BEGIN

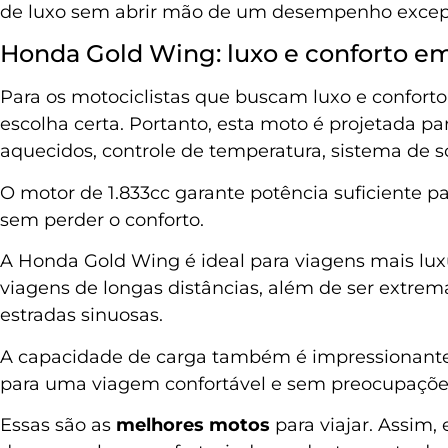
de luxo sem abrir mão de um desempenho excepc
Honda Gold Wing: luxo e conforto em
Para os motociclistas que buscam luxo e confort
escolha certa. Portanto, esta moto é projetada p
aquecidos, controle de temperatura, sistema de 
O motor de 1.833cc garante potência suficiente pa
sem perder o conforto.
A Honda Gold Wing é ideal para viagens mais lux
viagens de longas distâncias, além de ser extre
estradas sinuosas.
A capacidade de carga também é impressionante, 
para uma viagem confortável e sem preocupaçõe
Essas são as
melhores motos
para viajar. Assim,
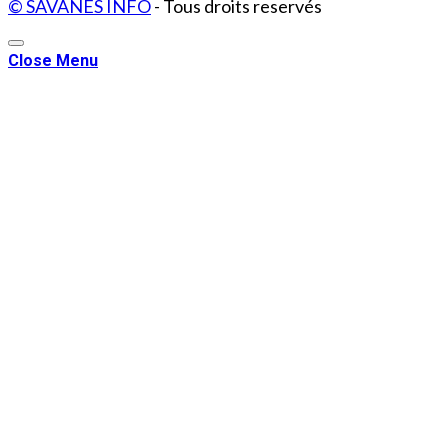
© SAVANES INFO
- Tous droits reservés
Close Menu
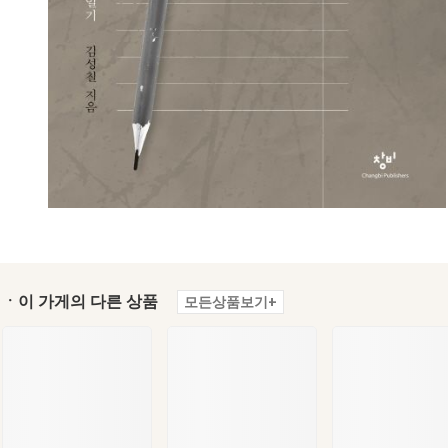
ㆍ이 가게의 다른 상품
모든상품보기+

END

THE TASK = The response should consist of the entries above, given again exactly and free of pictures.

EXPECTED ANSWER =
de luxo sem abrir mão de um desempenho excepc
Honda Gold Wing: luxo e conforto em
Para os motociclistas que buscam luxo e confort
escolha certa. Portanto, esta moto é projetada p
aquecidos, controle de temperatura, sistema de 
O motor de 1.833cc garante potência suficiente pa
sem perder o conforto.
A Honda Gold Wing é ideal para viagens mais lux
viagens de longas distâncias, além de ser extre
estradas sinuosas.
A capacidade de carga também é impressionante, 
para uma viagem confortável e sem preocupaçõe
Essas são as
melhores motos
para viajar. Assim,
© SAVANES INFO
- Tous droits reservés
Close Menu
ㆍ이 가게의 다른 상품
모든상품보기+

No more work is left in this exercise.